> [Exercise requirements]: Search the entries below for the word "Telefon" and copy every line where it appears.

> [Data excerpts]:
***

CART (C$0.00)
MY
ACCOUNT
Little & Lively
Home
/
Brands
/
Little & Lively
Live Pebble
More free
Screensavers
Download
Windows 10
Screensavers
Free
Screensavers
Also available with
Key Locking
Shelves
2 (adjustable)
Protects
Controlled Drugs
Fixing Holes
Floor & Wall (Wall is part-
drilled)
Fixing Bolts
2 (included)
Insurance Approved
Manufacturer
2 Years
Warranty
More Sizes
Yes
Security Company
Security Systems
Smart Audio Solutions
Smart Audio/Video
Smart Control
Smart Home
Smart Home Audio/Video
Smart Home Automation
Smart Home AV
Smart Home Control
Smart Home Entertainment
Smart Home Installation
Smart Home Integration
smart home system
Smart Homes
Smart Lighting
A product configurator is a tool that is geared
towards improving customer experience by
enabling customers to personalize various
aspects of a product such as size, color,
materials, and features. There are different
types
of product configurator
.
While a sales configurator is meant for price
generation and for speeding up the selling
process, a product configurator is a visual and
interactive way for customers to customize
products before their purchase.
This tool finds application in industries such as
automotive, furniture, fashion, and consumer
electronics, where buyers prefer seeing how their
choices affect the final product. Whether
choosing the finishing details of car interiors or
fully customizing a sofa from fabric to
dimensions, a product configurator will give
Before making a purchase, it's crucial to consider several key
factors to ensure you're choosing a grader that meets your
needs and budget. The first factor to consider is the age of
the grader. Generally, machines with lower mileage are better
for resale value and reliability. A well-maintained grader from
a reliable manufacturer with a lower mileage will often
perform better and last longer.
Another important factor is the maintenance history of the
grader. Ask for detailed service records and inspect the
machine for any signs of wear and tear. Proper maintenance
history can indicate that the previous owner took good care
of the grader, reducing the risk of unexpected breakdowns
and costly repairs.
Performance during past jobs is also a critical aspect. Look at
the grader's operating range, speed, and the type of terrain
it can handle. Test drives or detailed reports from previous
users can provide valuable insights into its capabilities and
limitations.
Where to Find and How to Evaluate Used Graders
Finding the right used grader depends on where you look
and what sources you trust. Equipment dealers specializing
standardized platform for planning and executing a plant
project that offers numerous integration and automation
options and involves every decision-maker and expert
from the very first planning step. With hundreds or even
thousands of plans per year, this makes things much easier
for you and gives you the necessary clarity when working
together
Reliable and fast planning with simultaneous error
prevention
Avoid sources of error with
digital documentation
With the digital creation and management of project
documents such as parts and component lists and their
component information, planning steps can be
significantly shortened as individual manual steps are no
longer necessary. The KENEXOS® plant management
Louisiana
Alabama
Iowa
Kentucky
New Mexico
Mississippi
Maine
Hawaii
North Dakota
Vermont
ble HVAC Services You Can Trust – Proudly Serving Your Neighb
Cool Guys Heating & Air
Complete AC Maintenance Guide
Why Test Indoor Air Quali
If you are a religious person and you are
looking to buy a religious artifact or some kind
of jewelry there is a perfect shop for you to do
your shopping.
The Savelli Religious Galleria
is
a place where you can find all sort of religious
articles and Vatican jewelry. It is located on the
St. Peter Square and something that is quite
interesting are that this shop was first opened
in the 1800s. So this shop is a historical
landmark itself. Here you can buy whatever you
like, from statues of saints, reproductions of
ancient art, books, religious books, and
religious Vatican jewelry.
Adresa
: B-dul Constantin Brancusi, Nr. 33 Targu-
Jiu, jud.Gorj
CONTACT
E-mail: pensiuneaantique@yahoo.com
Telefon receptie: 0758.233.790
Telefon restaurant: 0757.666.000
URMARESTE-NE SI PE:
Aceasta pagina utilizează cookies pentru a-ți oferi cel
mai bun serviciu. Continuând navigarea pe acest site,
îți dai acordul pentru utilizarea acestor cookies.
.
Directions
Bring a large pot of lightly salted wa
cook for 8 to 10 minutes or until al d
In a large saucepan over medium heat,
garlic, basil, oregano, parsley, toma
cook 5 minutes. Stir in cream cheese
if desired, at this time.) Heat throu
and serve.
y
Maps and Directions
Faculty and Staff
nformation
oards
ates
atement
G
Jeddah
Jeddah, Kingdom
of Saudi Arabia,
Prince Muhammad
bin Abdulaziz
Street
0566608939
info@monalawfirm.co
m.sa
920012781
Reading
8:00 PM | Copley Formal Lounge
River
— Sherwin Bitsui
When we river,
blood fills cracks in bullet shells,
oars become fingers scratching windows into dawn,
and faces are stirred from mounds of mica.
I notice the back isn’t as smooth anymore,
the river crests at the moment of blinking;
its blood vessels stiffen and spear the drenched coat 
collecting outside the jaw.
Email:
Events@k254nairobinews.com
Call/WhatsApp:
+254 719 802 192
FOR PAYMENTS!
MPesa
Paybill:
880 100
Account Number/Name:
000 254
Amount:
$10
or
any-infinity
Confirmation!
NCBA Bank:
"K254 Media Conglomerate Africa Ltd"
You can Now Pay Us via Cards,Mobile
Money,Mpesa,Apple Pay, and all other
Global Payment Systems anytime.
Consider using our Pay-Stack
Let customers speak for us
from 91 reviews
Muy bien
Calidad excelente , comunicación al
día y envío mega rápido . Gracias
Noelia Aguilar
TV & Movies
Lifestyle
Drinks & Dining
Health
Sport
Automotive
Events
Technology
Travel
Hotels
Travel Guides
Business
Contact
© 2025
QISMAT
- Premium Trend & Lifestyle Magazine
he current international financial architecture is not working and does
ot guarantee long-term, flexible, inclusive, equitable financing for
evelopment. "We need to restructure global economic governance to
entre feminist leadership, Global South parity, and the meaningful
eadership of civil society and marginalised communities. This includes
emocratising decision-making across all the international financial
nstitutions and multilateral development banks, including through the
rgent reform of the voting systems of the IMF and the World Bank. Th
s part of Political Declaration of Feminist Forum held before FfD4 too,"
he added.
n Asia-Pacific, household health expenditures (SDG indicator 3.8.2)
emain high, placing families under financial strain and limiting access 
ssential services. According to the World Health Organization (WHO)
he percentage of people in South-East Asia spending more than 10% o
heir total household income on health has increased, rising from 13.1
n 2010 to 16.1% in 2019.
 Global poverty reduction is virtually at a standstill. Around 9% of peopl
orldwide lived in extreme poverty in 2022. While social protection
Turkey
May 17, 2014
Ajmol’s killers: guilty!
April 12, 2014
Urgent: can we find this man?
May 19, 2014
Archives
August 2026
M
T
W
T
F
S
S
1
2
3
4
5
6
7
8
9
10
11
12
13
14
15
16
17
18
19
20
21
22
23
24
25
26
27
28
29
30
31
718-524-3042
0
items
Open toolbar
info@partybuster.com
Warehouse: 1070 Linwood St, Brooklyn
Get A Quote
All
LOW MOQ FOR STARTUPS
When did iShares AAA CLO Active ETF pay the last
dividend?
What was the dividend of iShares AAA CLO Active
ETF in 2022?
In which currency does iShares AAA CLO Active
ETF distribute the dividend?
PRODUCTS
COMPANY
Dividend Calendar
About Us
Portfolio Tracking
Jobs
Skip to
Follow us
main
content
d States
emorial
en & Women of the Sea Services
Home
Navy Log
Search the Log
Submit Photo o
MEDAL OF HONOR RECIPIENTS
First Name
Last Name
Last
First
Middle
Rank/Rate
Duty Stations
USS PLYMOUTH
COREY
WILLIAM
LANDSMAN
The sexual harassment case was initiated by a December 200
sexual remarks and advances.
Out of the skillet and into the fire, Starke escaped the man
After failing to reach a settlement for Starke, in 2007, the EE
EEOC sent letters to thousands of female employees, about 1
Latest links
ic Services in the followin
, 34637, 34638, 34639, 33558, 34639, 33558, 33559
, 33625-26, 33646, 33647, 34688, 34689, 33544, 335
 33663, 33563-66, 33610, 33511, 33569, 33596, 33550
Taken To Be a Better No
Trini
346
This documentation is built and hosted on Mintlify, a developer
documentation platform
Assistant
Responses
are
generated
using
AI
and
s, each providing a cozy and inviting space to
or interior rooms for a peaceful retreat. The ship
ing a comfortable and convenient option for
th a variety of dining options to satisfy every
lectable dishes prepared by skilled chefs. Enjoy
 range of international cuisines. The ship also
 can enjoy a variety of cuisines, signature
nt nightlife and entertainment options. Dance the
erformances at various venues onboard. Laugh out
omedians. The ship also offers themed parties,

***

> [Exercise answer]:
Telefon receptie: 0758.233.790
Telefon restaurant: 0757.666.000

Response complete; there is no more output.